▶ **Work request**:
Please print exactly the line containing "ι εργαστήρια μεταφέρονται διαδικτυακά" and every line after it to the end of the records below, and nothing more.

== Record extracts ==

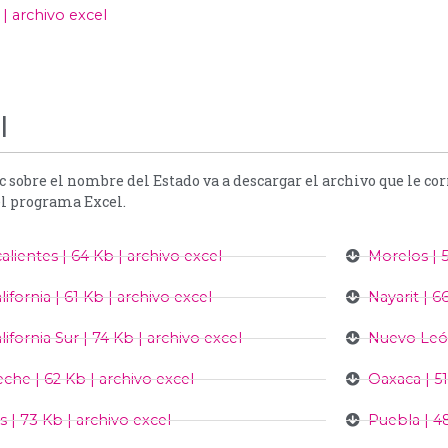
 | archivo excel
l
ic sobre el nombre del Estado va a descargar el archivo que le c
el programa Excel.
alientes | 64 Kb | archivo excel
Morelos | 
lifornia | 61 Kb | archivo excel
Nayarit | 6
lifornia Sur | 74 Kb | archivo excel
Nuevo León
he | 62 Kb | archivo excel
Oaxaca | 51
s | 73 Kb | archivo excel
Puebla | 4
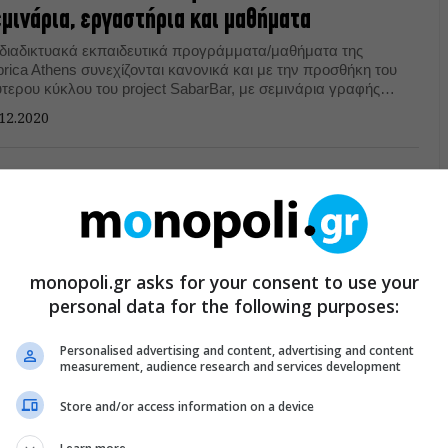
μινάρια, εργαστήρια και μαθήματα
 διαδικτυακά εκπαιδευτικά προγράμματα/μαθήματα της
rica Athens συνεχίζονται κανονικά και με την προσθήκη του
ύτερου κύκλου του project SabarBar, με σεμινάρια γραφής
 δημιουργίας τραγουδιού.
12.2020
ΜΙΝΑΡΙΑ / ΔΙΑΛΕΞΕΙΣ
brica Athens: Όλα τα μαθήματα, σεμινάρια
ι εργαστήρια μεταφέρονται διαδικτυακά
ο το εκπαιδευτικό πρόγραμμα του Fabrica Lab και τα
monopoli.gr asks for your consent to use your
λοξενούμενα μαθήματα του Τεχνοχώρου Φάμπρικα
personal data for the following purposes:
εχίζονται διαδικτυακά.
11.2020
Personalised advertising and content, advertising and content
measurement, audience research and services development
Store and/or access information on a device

===

▶ **Solution for this problem**:
ι εργαστήρια μεταφέρονται διαδικτυακά
ο το εκπαιδευτικό πρόγραμμα του Fabrica Lab και τα
monopoli.gr asks for your consent to use your
λοξενούμενα μαθήματα του Τεχνοχώρου Φάμπρικα
personal data for the following purposes:
εχίζονται διαδικτυακά.
11.2020
Personalised advertising and content, advertising and content
measurement, audience research and services development
Store and/or access information on a device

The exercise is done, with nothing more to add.